Proxmox VM Misconfiguration Downtime

I’ve got a VM running a critical service on my Proxmox host. This VM doesn’t have any real data to speak of, it just runs a few automated tasks that we rely on, so the virtual disk is rather small for it. For some reason while working on the VM (likely restoring a backup from a previous problem I had), I must’ve restored the VM and made my NAS mount the location of the virtual disk. So my virtual machine has been running off my NAS for a while. Until one day, when I had to bring my NAS down for an extended period, and the service went down too. I spent a bit of time trying to get it back up before realizing that the disk was located on the NAS and the NAS wouldn’t be up for a while. Nevertheless, once the NAS was back up, I moved the disk back to the virtual host where all the other VMs run from… oops.

The Side Effects of RAM Issues

I have been fighting failing parity checks for a few months now on my unraid server. I looked into each disk, checked smart stats and even thought I had found the culprit hard drive that was causing the issues. I still had it in my array but with no data on it just in case. This all happened just before another set of problems arose. The VMs on my server started acting up, crashing, and eventually when logging into one VM, everything crashed due to memory problems. I ran memtest and discovered that one of my RAM sticks was at issue, and from there determined that it simply wasn’t seated properly.
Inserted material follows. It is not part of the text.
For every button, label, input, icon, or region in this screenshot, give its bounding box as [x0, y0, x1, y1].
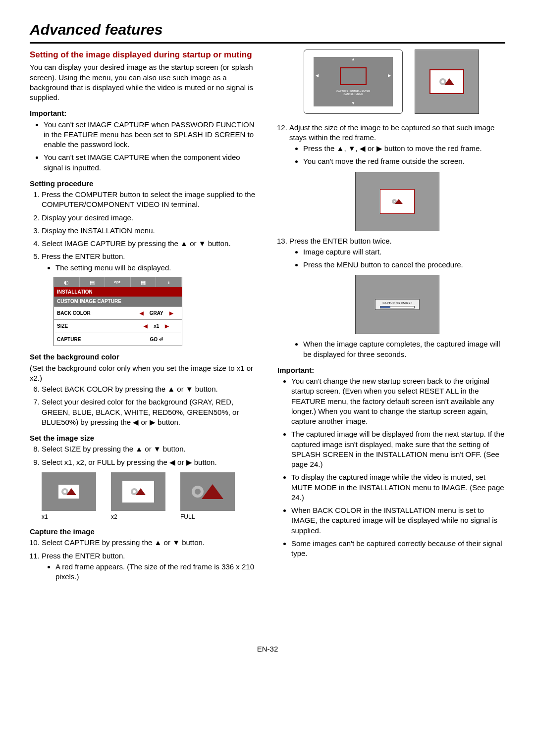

After reseating the RAM, everything started working properly again. Parity checks come back clean, no more kernel panics, and the VMs are running stably. One partially unseated RAM stick caused all those issues.

Docker Struggles

I was originally excited when docker was going to be included in the next release of unraid, the concept behind it was solid and sounded like it would make management of my server easier. This was the case for months before docker started acting up. Now I’ve been working on a way to remove any need of docker on my NAS, moving it to a VM or another server due to its instabilities. Issues I’ve run into include it not being able to stop running containers, start stopped containers, create new containers, and preventing Linux from shutting down. I could live with all of the above except the shutdown bug. It doesn’t just prevent shutdown from running, but it prevents the kernel from shutting down at all, and well after the user shells are all offline, so there’s no way to manually kill docker to allow the system to shut down safely. This is exceptionally frustrating and has caused unclean shutdowns when I’ve lost power and even when I’m just doing maintenance, since the only way to restart when docker does this is to do a hard reset. I’m not giving up hope on containers, just going to be a bit more careful around docker, they seem to advertise quite well compared to issues people have had with their software.